Consider an agent booking travel. Over time, it learns your booking patterns and proactively suggests flexible return options based on these patterns. Agents with episodic memory can now recognize and adapt to individual needs.
When enabling the new episodic functionality, AgentCore Memory captures structured episodes, recording context, reasoning, actions, and outcomes. A reflection agent analyzes these episodes to extract insights and patterns.
Agents can retrieve these learnings to improve decision-making consistency and reduce processing time. This reduces the need for custom instructions, including only specific learnings an agent needs to complete a task.
AgentCore Runtime: Natural Conversations:
AgentCore Runtime simplifies deploying conversational experiences with bidirectional streaming. Voice agents can listen and adapt while users speak, creating natural, flowing conversations.
Building these experiences requires significant engineering effort. Bidirectional streaming simplifies this by managing the infrastructure needed for agents to process input and output, handle interruptions, and maintain context.
Deploy agents that naturally adapt to the fluid nature of human conversation, supporting mid-thought interruptions, context switches, and clarifications without losing interaction threads.
Availability and Pricing:
Amazon Bedrock AgentCore, including the Policy preview, is available in multiple AWS Regions. AgentCore Evaluations preview is available in select Regions.
With AgentCore, you pay for what you use with no upfront commitments. Visit the Amazon Bedrock pricing page for detailed information.

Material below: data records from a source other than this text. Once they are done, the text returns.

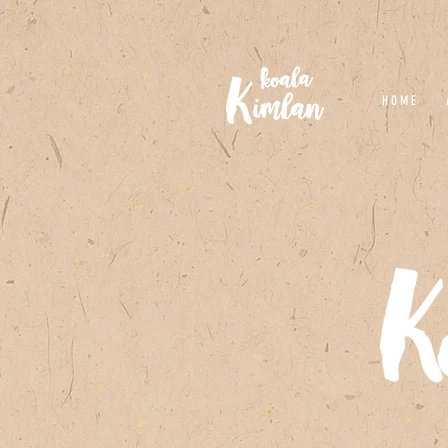
H O M E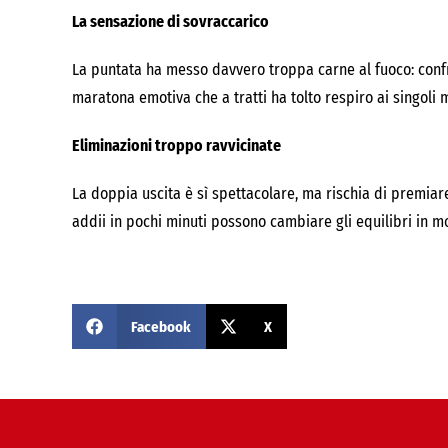
La sensazione di sovraccarico
La puntata ha messo davvero troppa carne al fuoco: confron
maratona emotiva che a tratti ha tolto respiro ai singol
Eliminazioni troppo ravvicinate
La doppia uscita è sì spettacolare, ma rischia di premiare
addii in pochi minuti possono cambiare gli equilibri in 
Facebook
X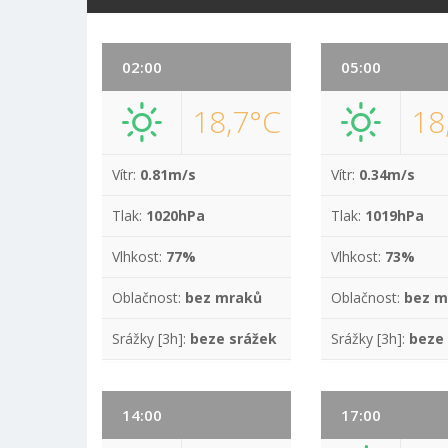
02:00
05:00
18,7°C
18
Vítr:
0.81m/s
Vítr:
0.34m/s
Tlak:
1020hPa
Tlak:
1019hPa
Vlhkost:
77%
Vlhkost:
73%
Oblačnost:
bez mraků
Oblačnost:
bez m
Srážky [3h]:
beze srážek
Srážky [3h]:
beze
14:00
17:00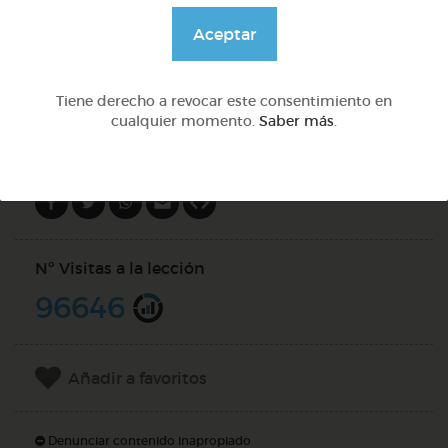
@GrupoAdapta
Aceptar
DOCS (2)
Tiene derecho a revocar este consentimiento en
cualquier momento.
Saber más
.
Compartir en
Nº Visitas a la lección
96646
Añadir a favoritos
Denunciar contenido inapropiado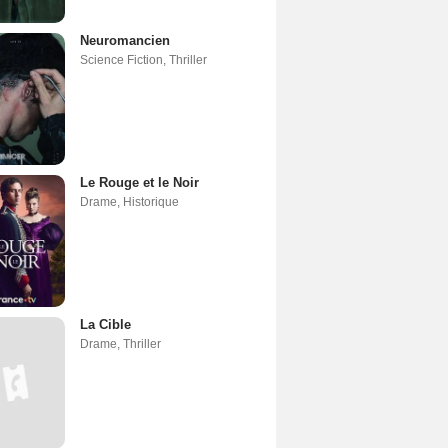
Neuromancien
Science Fiction
,
Thriller
Le Rouge et le Noir
Drame
,
Historique
La Cible
Drame
,
Thriller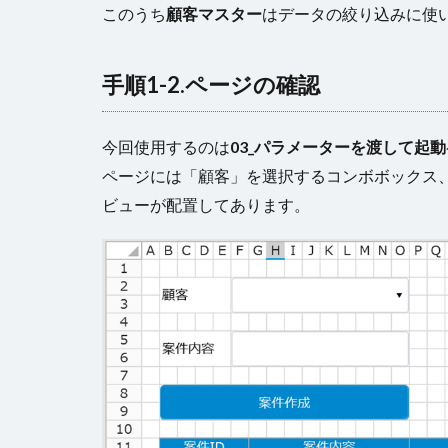
このうち
顧客マスター
はデータの絞り込みに使
手順1-2.ページの確認
今回使用するのは
03_パラメーターを渡して起動
ページには「顧客」を選択するコンボボックス
ビューが配置してあります。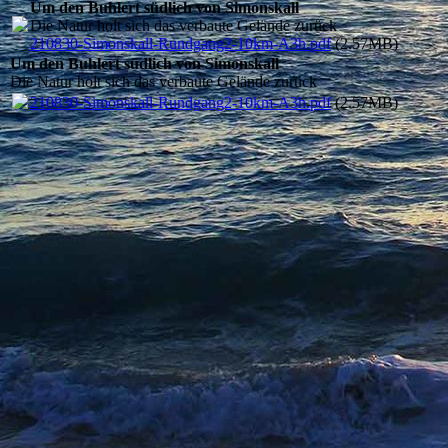
Um den Buhlert südlich von Simonskall
Die Natur holt sich das verbaute Gelände zurück
210830-Simonskall-Rundgang2-10km-A3h.pdf
(2.57MB)
Um den Buhlert südlich von Simonskall
Die Natur holt sich das verbaute Gelände zurück
210830-Simonskall-Rundgang2-10km-A3h.pdf
(2.57MB)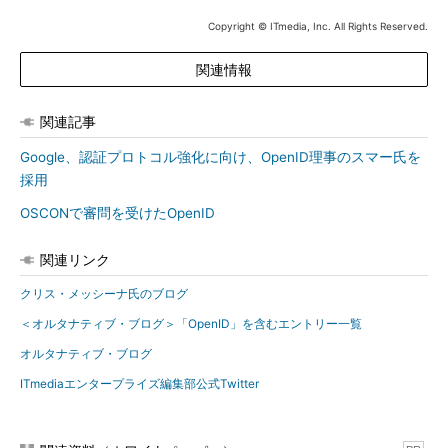
Copyright © ITmedia, Inc. All Rights Reserved.
関連情報
関連記事
Google、認証プロトコル強化に向け、OpenID理事のスマー氏を
採用
OSCONで審問を受けたOpenID
関連リンク
クリス・メッシーナ氏のブログ
＜オルタナティブ・ブログ＞「OpenID」を含むエントリー一覧
オルタナティブ・ブログ
ITmediaエンタープライズ編集部公式Twitter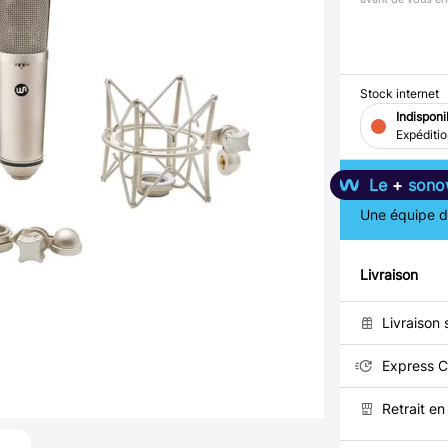
Stock internet
Indisponi
Expéditi
Le
+
sono
Une équipe de
Livraison
Livraison 
Express C
Retrait e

These new features work with any open-source framework and foundation model. AgentCore services can be used together or independently, and you can get started with the AgentCore open-source MCP server.
Conclusion:
Amazon Bedrock AgentCore's new features unlock the potential of AI agents, providing organizations with the tools to deploy them confidently and securely. With these innovations, the future of AI-agent-powered experiences is brighter than ever.
What do you think? Are you ready to embrace the power of AI agents with AgentCore? Share your thoughts in the comments!